Мона шумно вздохнула.

– Детям не на пользу, когда разведенные родители тягают их друг у друга, – пояснил Ричард – скорее жене, чем полиции.

– Но ведь вы, наверное, скучали по сыну? – не сдавалась Чарли. – Неужели вам ни разу не хотелось ему написать? Хотя бы открытку послать на Рождество? Или поздравить с днем рождения? Сообщить об Оливере?

Ричард Рэй закачался еще сильнее.

– Мы с Вивьен подумали, что лучше Дэвида не смущать.

Мона обронила что‑то неразборчивое. «Интересно, – подумал Саймон, – знает ли она, что муж врет?» По крайней мере одно письмо он написал, если верить Элис. Почему же промолчал об этом?

Чарли едва не подпрыгивала от нетерпения. Она сняла очки и потерла переносицу. Это был сигнал для Саймона: пора переходить к известному трюку, опробованному много раз.

– Можно мне воспользоваться вашим туалетом? – спросил Саймон хозяев.

Они явно обрадовались, будто ответить на любой другой вопрос им было гораздо труднее. Мона предложила на выбор три туалета, и Саймон пошел в ближайший. Он оказался просторнее Саймоновой спальни – там даже гуляли сквозняки и стояла скульптура: нагой женский торс с пышными формами. И зачем ставить такое у себя дома?

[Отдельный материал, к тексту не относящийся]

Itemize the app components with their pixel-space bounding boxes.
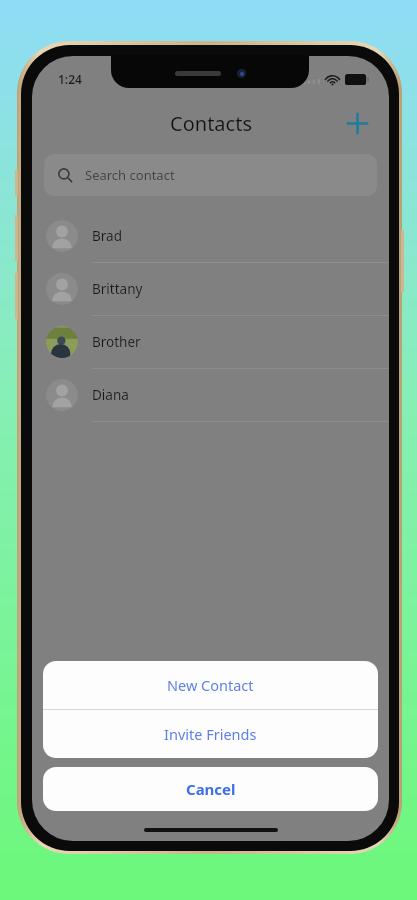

Запершись, Саймон вынул телефон и вызвал Чарли.

– Чарли Зэйлер, – отозвалась та.

Саймон молчал.

– Да… Простите, я на минутку выйду, – сказала Чарли Рэям.

Дождавшись стука входной двери, Саймон для вида спустил воду, прошмыгнул в коридор, подкрался к дверям гостиной и прислушался. Мона уже разошлась не на шутку:

– … И позор, как ты ее выгораживаешь! Зачем ты сказал, будто вы с Вивьен договорились, что ты исчезнешь из жизни мальчика? Ни о чем вы с ней не договаривались! Она тебя выгнала, а потом настроила против тебя ребенка!

– Дорогая, успокойся. Все было совсем не так.

– Да что ты несешь? – Мона перешла на крик. – Именно так, черт возьми!

– Это давно в прошлом. Не заводись. Какой смысл ворошить старые обиды?

– Вспомни его ответ на твое письмо. Ясно же, что Дэвида науськали на тебя.

По ее голосу Саймон почувствовал, что ворошить старые обиды – это Монин конек.

– Дорогая, прошу тебя. Я расстроюсь…

– Ну так, может, и надо бы расстроиться? Даже разозлиться вместе со мной, черт возьми! Дэвид тебя обожал, а Вивьен не могла этого стерпеть – вот и все. Она хотела быть единственной. В наши дни такие, как она, используют донорскую сперму. Сам знаешь, у нее мания величия. Почему ты не рассказал – тебя же прямо спросили?

– А что толку, дорогая? Это не имеет отношения к пропаже жены Дэвида и их дочки.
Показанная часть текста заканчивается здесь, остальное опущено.